## Assignment
If pictures appear among the lines below, leave them out while you return exactly the lines from the one with "PEE INTERNATIONAL" through the one with "et pratique le".

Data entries
'''

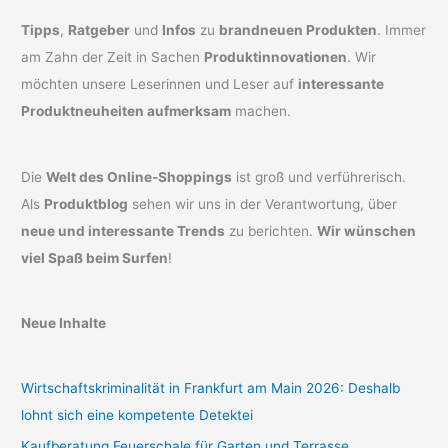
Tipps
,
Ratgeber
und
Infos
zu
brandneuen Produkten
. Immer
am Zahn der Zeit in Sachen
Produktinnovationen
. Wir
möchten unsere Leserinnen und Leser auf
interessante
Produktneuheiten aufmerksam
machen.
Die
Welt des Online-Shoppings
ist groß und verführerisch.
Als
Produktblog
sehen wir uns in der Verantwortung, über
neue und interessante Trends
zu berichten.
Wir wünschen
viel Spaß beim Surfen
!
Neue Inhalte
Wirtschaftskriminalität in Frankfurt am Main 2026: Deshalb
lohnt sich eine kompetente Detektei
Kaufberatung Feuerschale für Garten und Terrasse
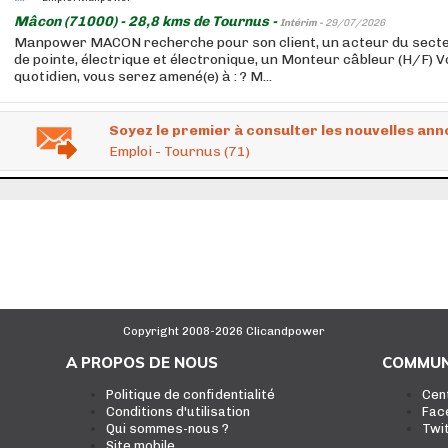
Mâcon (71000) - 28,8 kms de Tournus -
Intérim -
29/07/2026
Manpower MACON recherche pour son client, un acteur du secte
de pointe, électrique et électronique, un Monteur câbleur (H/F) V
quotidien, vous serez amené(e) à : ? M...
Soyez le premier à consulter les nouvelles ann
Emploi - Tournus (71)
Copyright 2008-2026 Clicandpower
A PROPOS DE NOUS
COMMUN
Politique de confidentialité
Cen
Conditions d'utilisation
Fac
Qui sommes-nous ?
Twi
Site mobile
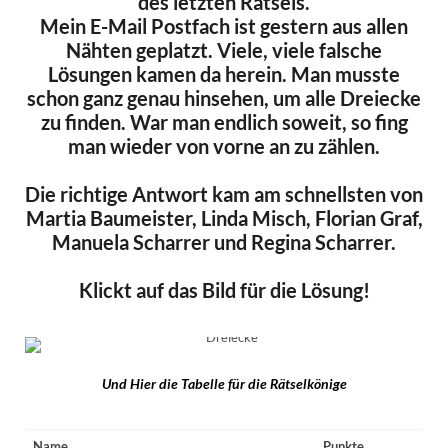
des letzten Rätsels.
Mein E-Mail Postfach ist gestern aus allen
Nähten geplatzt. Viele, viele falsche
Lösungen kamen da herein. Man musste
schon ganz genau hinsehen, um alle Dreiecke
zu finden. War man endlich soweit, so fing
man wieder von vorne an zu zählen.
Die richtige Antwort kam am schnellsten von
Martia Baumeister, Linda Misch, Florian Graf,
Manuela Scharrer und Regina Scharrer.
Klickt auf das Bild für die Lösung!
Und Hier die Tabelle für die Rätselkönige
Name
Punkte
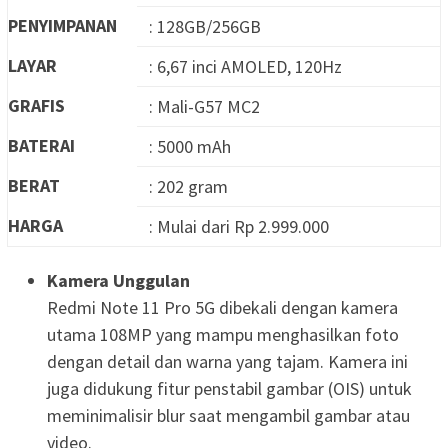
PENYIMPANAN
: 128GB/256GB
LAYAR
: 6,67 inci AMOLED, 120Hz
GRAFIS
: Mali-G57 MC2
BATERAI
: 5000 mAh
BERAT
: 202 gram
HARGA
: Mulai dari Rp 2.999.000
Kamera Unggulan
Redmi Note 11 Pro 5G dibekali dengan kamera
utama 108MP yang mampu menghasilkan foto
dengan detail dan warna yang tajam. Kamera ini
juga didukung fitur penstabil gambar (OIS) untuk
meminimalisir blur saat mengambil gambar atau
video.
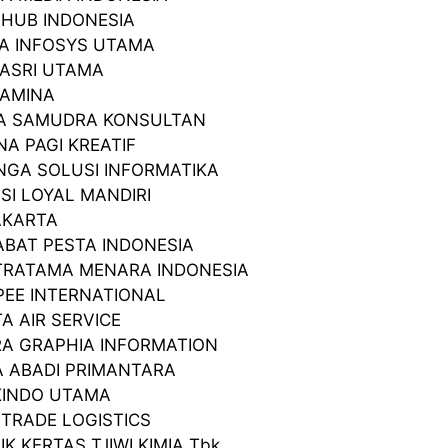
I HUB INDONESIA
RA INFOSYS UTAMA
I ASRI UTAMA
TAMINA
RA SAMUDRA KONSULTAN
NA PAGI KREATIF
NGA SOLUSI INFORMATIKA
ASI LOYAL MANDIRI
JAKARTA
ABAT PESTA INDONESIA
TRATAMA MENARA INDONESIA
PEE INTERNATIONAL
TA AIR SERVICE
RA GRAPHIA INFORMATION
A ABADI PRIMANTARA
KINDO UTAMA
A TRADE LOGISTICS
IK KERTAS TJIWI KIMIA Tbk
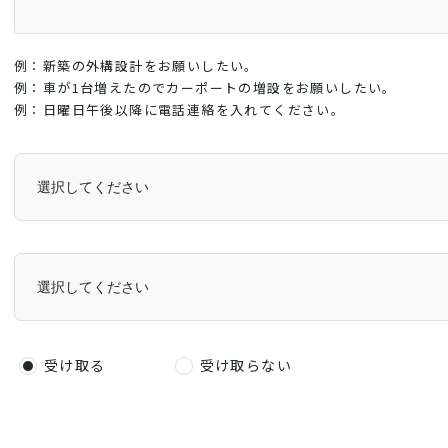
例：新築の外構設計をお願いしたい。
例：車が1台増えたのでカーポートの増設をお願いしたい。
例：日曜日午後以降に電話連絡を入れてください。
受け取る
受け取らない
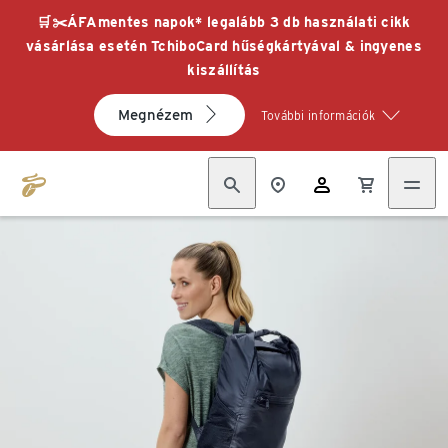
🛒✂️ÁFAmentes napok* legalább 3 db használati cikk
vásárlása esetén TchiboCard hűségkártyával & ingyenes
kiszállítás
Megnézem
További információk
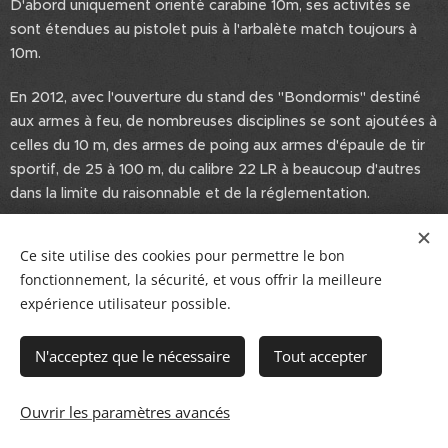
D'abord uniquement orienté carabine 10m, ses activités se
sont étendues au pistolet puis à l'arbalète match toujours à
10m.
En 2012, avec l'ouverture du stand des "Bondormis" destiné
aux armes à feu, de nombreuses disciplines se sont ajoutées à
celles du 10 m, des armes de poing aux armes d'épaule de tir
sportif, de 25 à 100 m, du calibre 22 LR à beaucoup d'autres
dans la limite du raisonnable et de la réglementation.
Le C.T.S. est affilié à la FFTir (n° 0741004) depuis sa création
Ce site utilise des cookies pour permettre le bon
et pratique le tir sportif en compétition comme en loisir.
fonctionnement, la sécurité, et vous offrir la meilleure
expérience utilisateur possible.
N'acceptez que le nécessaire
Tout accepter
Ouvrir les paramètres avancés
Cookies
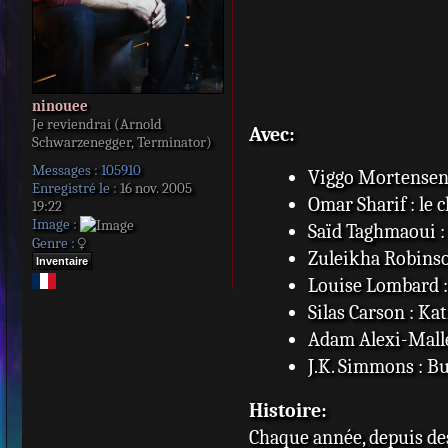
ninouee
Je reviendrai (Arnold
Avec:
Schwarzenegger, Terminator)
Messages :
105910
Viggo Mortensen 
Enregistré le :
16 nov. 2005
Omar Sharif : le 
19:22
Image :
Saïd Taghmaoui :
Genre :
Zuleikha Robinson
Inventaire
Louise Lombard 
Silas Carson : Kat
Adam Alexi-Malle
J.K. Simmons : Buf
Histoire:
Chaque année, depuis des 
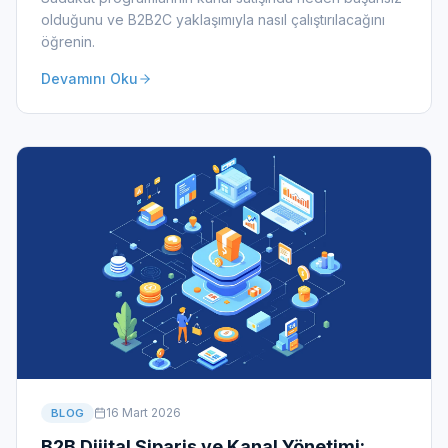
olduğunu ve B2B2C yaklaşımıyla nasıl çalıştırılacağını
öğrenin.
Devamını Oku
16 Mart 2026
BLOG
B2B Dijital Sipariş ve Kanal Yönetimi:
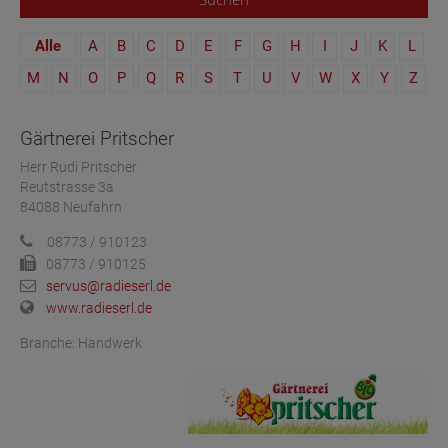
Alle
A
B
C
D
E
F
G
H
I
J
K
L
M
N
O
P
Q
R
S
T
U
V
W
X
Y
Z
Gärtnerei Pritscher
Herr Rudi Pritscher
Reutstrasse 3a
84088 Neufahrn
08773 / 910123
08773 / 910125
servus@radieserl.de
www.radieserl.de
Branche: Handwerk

'''
'''

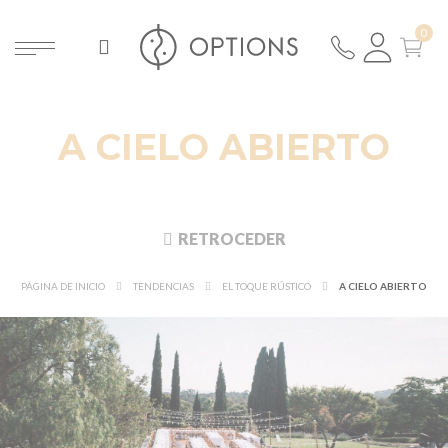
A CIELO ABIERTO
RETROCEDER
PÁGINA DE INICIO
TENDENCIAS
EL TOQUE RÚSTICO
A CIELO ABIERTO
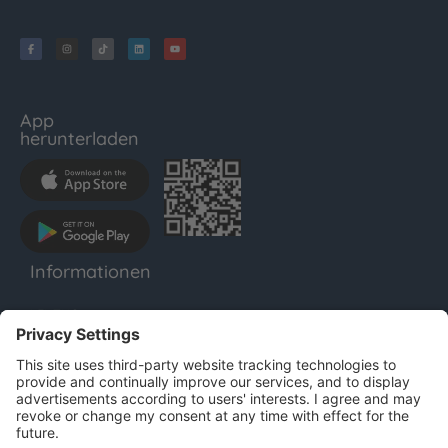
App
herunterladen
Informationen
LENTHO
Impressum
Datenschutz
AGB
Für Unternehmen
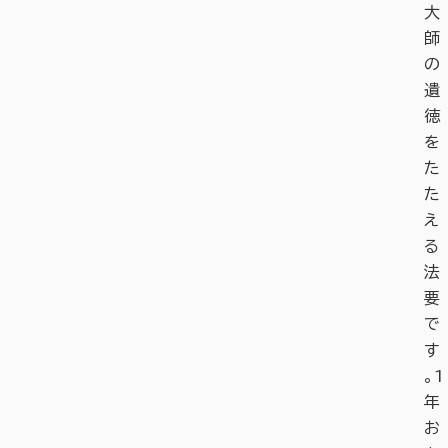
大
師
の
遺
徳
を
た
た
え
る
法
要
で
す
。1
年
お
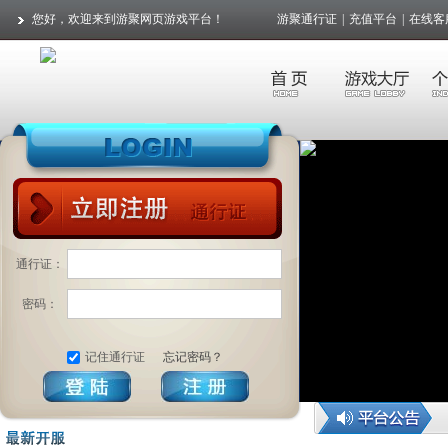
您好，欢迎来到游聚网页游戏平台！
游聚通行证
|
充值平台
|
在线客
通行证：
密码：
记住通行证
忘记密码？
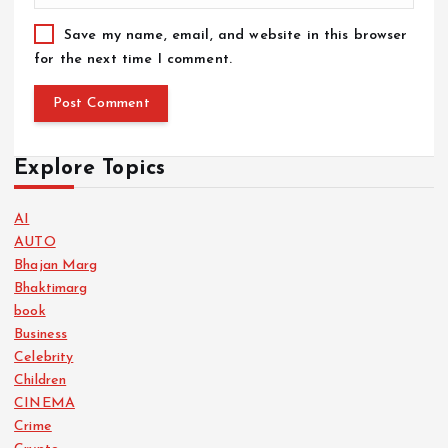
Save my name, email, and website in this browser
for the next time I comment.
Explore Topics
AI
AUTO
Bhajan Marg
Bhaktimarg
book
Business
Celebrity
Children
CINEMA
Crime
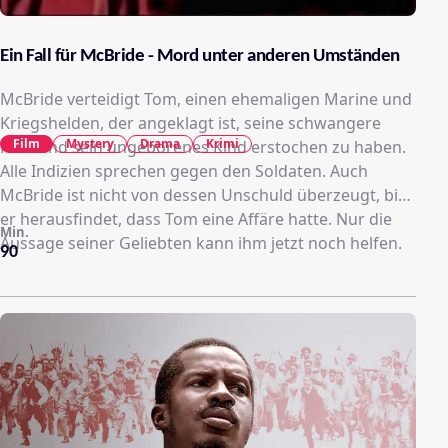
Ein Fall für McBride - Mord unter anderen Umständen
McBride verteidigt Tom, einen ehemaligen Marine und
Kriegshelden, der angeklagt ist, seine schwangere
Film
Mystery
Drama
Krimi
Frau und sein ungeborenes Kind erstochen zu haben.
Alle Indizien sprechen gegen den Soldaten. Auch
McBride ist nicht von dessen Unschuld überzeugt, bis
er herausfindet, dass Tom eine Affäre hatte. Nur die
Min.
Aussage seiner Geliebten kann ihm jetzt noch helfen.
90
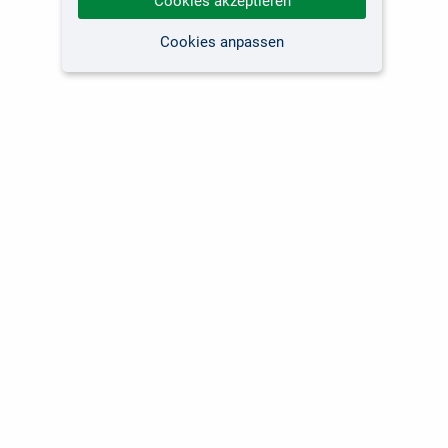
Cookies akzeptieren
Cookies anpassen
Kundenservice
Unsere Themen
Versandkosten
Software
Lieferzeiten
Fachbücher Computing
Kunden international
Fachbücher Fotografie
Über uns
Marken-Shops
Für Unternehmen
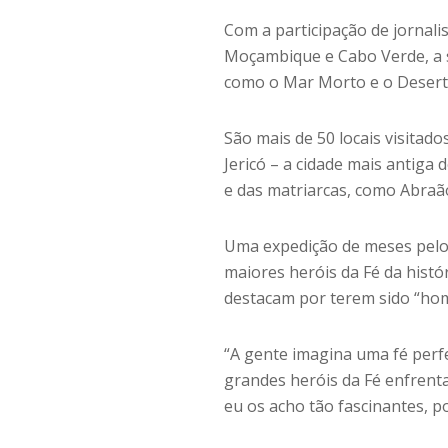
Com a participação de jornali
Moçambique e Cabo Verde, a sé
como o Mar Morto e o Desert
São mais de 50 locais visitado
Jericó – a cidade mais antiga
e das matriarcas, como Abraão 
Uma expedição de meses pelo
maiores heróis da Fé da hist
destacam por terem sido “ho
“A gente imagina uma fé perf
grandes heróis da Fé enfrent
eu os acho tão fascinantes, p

'''

## Response
PEE INTERNATIONAL
TA AIR SERVICE
RA GRAPHIA INFORMATION
A ABADI PRIMANTARA
KINDO UTAMA
A TRADE LOGISTICS
IK KERTAS TJIWI KIMIA Tbk
例：新築の外構設計をお願いしたい。
例：車が1台増えたのでカーポートの増設をお願いしたい。
例：日曜日午後以降に電話連絡を入れてください。
受け取る
受け取らない
🛒✂️ÁFAmentes napok* legalább 3 db használati cikk
vásárlása esetén TchiboCard hűségkártyával & ingyenes
kiszállítás
Megnézem
További információk
D'abord uniquement orienté carabine 10m, ses activités se
sont étendues au pistolet puis à l'arbalète match toujours à
10m.
En 2012, avec l'ouverture du stand des "Bondormis" destiné
aux armes à feu, de nombreuses disciplines se sont ajoutées à
celles du 10 m, des armes de poing aux armes d'épaule de tir
sportif, de 25 à 100 m, du calibre 22 LR à beaucoup d'autres
dans la limite du raisonnable et de la réglementation.
Le C.T.S. est affilié à la FFTir (n° 0741004) depuis sa création
Ce site utilise des cookies pour permettre le bon
et pratique le tir sportif en compétition comme en loisir.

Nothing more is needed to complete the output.